Exercise prompt:
Copy each line that includes the string "targeting" from the material into your answer.

Supplied records:
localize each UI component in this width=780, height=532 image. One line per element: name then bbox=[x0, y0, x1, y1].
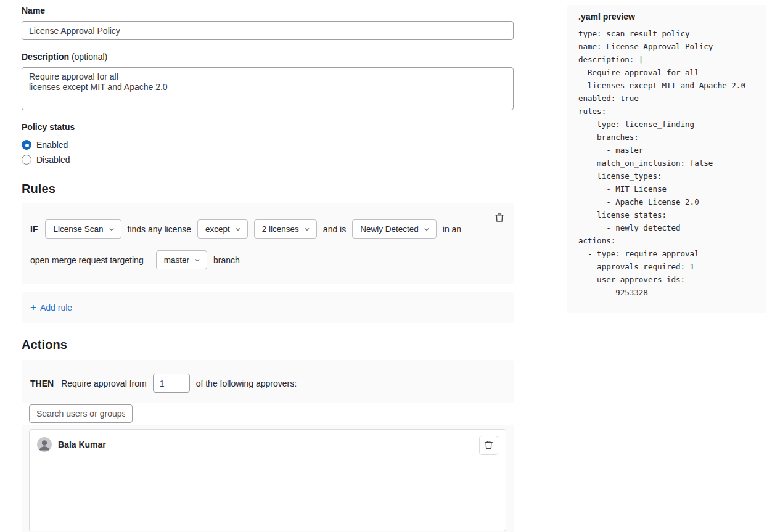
policy-description-textarea[interactable]: Require approval for all licenses except… bbox=[22, 67, 514, 110]
license-count-dropdown[interactable]: 2 licenses bbox=[254, 219, 317, 239]
action-card: THEN Require approval from of the follow… bbox=[22, 360, 514, 532]
remove-approver-button[interactable] bbox=[479, 436, 498, 455]
chevron-down-icon bbox=[304, 226, 310, 232]
then-keyword: THEN bbox=[30, 379, 54, 388]
chevron-down-icon bbox=[109, 226, 115, 232]
policy-status-label: Policy status bbox=[22, 122, 514, 132]
actions-heading: Actions bbox=[22, 338, 514, 352]
radio-disabled-label: Disabled bbox=[36, 155, 70, 165]
rule-branch-row: open merge request targeting master bran… bbox=[30, 250, 505, 269]
and-is-text: and is bbox=[323, 224, 346, 234]
radio-enabled-control[interactable] bbox=[22, 140, 31, 150]
rules-heading: Rules bbox=[22, 182, 514, 196]
in-an-text: in an bbox=[443, 224, 461, 234]
chevron-down-icon bbox=[424, 226, 430, 232]
branch-dropdown[interactable]: master bbox=[156, 250, 207, 269]
chevron-down-icon bbox=[235, 226, 241, 232]
plus-icon: + bbox=[30, 303, 36, 312]
radio-disabled-control[interactable] bbox=[22, 155, 31, 165]
policy-editor-form: Name Description (optional) Require appr… bbox=[22, 6, 514, 532]
approver-search-section bbox=[22, 403, 514, 425]
radio-enabled[interactable]: Enabled bbox=[22, 137, 514, 152]
rule-card: IF License Scan finds any license except… bbox=[22, 203, 514, 284]
targeting-text: open merge request targeting bbox=[30, 255, 144, 265]
name-label: Name bbox=[22, 6, 514, 15]
approvals-required-input[interactable] bbox=[153, 374, 190, 393]
yaml-preview-title: .yaml preview bbox=[578, 12, 755, 22]
policy-status-radio-group: Enabled Disabled bbox=[22, 137, 514, 167]
approvers-list: Bala Kumar bbox=[29, 429, 506, 531]
add-rule-section: + Add rule bbox=[22, 292, 514, 323]
action-approval-row: THEN Require approval from of the follow… bbox=[22, 360, 514, 393]
scan-type-dropdown[interactable]: License Scan bbox=[45, 219, 121, 239]
require-approval-text: Require approval from bbox=[61, 379, 147, 388]
yaml-code: type: scan_result_policy name: License A… bbox=[578, 27, 755, 299]
radio-enabled-label: Enabled bbox=[36, 140, 68, 150]
description-label: Description (optional) bbox=[22, 52, 514, 62]
following-approvers-text: of the following approvers: bbox=[196, 379, 297, 388]
add-rule-button[interactable]: + Add rule bbox=[30, 303, 72, 313]
description-optional-hint: (optional) bbox=[69, 52, 107, 62]
approver-list-item: Bala Kumar bbox=[37, 437, 498, 452]
approver-name: Bala Kumar bbox=[58, 440, 106, 449]
trash-icon bbox=[484, 440, 493, 451]
trash-icon bbox=[495, 213, 504, 224]
rule-condition-row: IF License Scan finds any license except… bbox=[30, 219, 505, 239]
user-avatar bbox=[37, 437, 52, 452]
finds-any-license-text: finds any license bbox=[128, 224, 192, 234]
search-users-groups-input[interactable] bbox=[29, 404, 133, 423]
delete-rule-button[interactable] bbox=[490, 209, 509, 227]
branch-suffix-text: branch bbox=[213, 255, 240, 265]
license-state-dropdown[interactable]: Newly Detected bbox=[352, 219, 437, 239]
radio-disabled[interactable]: Disabled bbox=[22, 152, 514, 167]
policy-name-input[interactable] bbox=[22, 21, 514, 40]
if-keyword: IF bbox=[30, 224, 38, 234]
chevron-down-icon bbox=[194, 257, 200, 263]
yaml-preview-panel: .yaml preview type: scan_result_policy n… bbox=[567, 5, 766, 313]
match-mode-dropdown[interactable]: except bbox=[197, 219, 248, 239]
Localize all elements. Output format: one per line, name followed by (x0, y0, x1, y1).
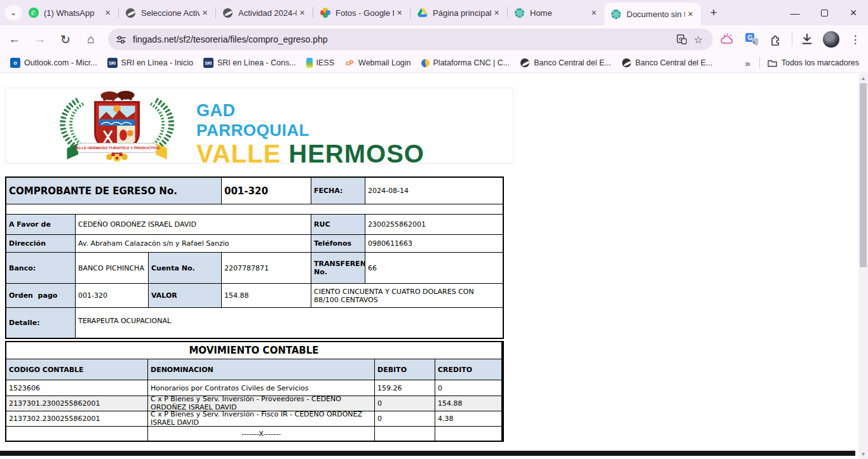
scroll-down-arrow[interactable]: ▼ (858, 449, 868, 459)
tab-label: Actividad 2024-0 (238, 8, 297, 18)
scroll-up-arrow[interactable]: ▲ (858, 74, 868, 83)
cloud-sparkle-icon[interactable] (718, 30, 737, 49)
iess-icon (306, 58, 313, 68)
google-translate-icon[interactable]: G x (742, 30, 761, 49)
row-codigo: 2137302.2300255862001 (6, 411, 147, 426)
teal-gear-icon (611, 9, 621, 20)
detalle-label: Detalle: (6, 308, 75, 338)
chrome-menu-icon[interactable]: ⋮ (846, 30, 865, 49)
cuenta-value: 2207787871 (222, 253, 311, 283)
direccion-value: Av. Abraham Calazacón s/n y Rafael Sanzi… (76, 235, 311, 252)
tab-documento-active[interactable]: Documento sin t × (604, 3, 701, 25)
browser-window: ⌄ ✆ (1) WhatsApp × Seleccione Activ × Ac… (0, 0, 868, 459)
logo-line-gad: GAD (196, 102, 424, 119)
google-photos-icon (320, 8, 330, 18)
toolbar-divider (792, 33, 792, 46)
bookmark-sri-consultas[interactable]: SRI SRI en Línea - Cons... (203, 58, 296, 68)
bookmark-star-icon[interactable]: ☆ (690, 31, 707, 48)
bookmark-label: Banco Central del E... (635, 58, 713, 67)
maximize-button[interactable] (810, 0, 839, 25)
bookmark-cnc[interactable]: Plataforma CNC | C... (421, 58, 510, 67)
bookmark-label: Banco Central del E... (534, 58, 611, 67)
tab-label: Home (530, 8, 588, 18)
row-codigo: 2137301.2300255862001 (6, 396, 147, 411)
whatsapp-icon: ✆ (28, 8, 39, 18)
vertical-scrollbar[interactable]: ▲ ▼ (858, 74, 868, 459)
teal-gear-icon (514, 8, 525, 18)
row-denominacion: C x P Bienes y Serv. Inversión - Proveed… (148, 396, 374, 411)
scrollbar-thumb[interactable] (860, 83, 867, 267)
tab-strip: ⌄ ✆ (1) WhatsApp × Seleccione Activ × Ac… (0, 0, 868, 25)
separator-empty-cell (6, 427, 147, 441)
back-icon: ← (9, 32, 21, 46)
bookmark-label: Plataforma CNC | C... (433, 58, 510, 67)
all-bookmarks-button[interactable]: Todos los marcadores (768, 58, 859, 68)
bookmark-outlook[interactable]: o Outlook.com - Micr... (10, 58, 97, 68)
bookmark-webmail[interactable]: cP Webmail Login (344, 58, 410, 68)
row-debito: 0 (375, 411, 435, 426)
extensions-puzzle-icon[interactable] (766, 30, 785, 49)
minimize-button[interactable]: — (780, 0, 810, 25)
close-icon[interactable]: × (394, 8, 405, 18)
orden-pago-label: Orden pago (6, 284, 75, 307)
tab-pagina-principal[interactable]: Página principal × (410, 0, 507, 25)
transferencia-label: TRANSFERENCIA No. (311, 253, 365, 283)
address-bar[interactable]: fingads.net/sf2/tesoreria/files/compro_e… (108, 29, 713, 50)
banco-value: BANCO PICHINCHA (76, 253, 148, 283)
reload-icon: ↻ (60, 32, 71, 47)
globe-icon (621, 58, 632, 68)
close-icon[interactable]: × (491, 8, 502, 18)
close-icon[interactable]: × (685, 9, 696, 20)
bookmarks-overflow-button[interactable]: » (745, 58, 750, 69)
bookmark-banco-central-1[interactable]: Banco Central del E... (520, 58, 611, 68)
bookmark-banco-central-2[interactable]: Banco Central del E... (621, 58, 713, 68)
afavor-value: CEDEÑO ORDOÑEZ ISRAEL DAVID (76, 215, 311, 234)
back-button[interactable]: ← (4, 29, 25, 50)
bookmarks-divider (759, 57, 760, 69)
valle-hermoso-crest: VALLE HERMOSO TURISTICO Y PRODUCTIVO (41, 88, 200, 163)
direccion-label: Dirección (6, 235, 75, 252)
row-debito: 159.26 (375, 380, 435, 396)
tab-label: Página principal (433, 8, 491, 18)
row-debito: 0 (375, 396, 435, 411)
tab-whatsapp[interactable]: ✆ (1) WhatsApp × (22, 0, 118, 25)
movimiento-contable-table: MOVIMIENTO CONTABLE CODIGO CONTABLE DENO… (5, 341, 504, 442)
sri-icon: SRI (107, 58, 118, 68)
tab-search-button[interactable]: ⌄ (5, 5, 22, 20)
profile-avatar[interactable] (822, 30, 841, 49)
bookmark-label: IESS (316, 58, 335, 67)
cuenta-label: Cuenta No. (149, 253, 221, 283)
chevron-down-icon: ⌄ (10, 8, 17, 17)
close-icon[interactable]: × (297, 8, 308, 18)
bookmarks-right: » Todos los marcadores (745, 57, 868, 69)
site-settings-icon[interactable] (116, 34, 126, 45)
forward-button[interactable]: → (29, 29, 51, 50)
url-text[interactable]: fingads.net/sf2/tesoreria/files/compro_e… (133, 34, 674, 44)
bookmarks-bar: o Outlook.com - Micr... SRI SRI en Línea… (0, 53, 868, 73)
bookmark-iess[interactable]: IESS (306, 58, 335, 68)
tab-actividad[interactable]: Actividad 2024-0 × (216, 0, 313, 25)
separator-x: -------X------- (148, 427, 374, 441)
row-credito: 4.38 (435, 411, 501, 426)
reload-button[interactable]: ↻ (55, 29, 76, 50)
header-codigo-contable: CODIGO CONTABLE (6, 359, 147, 380)
folder-icon (768, 58, 778, 68)
tab-seleccione[interactable]: Seleccione Activ × (119, 0, 215, 25)
new-tab-button[interactable]: + (705, 4, 722, 22)
close-window-button[interactable]: × (839, 0, 868, 25)
tab-home[interactable]: Home × (508, 0, 604, 25)
tab-fotos[interactable]: Fotos - Google F × (313, 0, 410, 25)
translate-page-icon[interactable]: G (674, 31, 690, 48)
tab-label: (1) WhatsApp (44, 8, 102, 18)
close-icon[interactable]: × (102, 8, 113, 18)
close-icon[interactable]: × (200, 8, 210, 18)
transferencia-value: 66 (365, 253, 503, 283)
bookmark-sri-inicio[interactable]: SRI SRI en Línea - Inicio (107, 58, 193, 68)
home-button[interactable]: ⌂ (80, 29, 102, 50)
close-icon[interactable]: × (588, 8, 599, 18)
logo-word-valle: VALLE (196, 140, 281, 168)
outlook-icon: o (10, 58, 20, 68)
voucher-title: COMPROBANTE DE EGRESO No. (6, 178, 221, 204)
next-section-edge (0, 451, 855, 456)
downloads-icon[interactable] (797, 30, 817, 49)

Response area:
rule-branch-row: open merge request targeting master bran… bbox=[30, 250, 505, 269]
targeting-text: open merge request targeting bbox=[30, 255, 144, 265]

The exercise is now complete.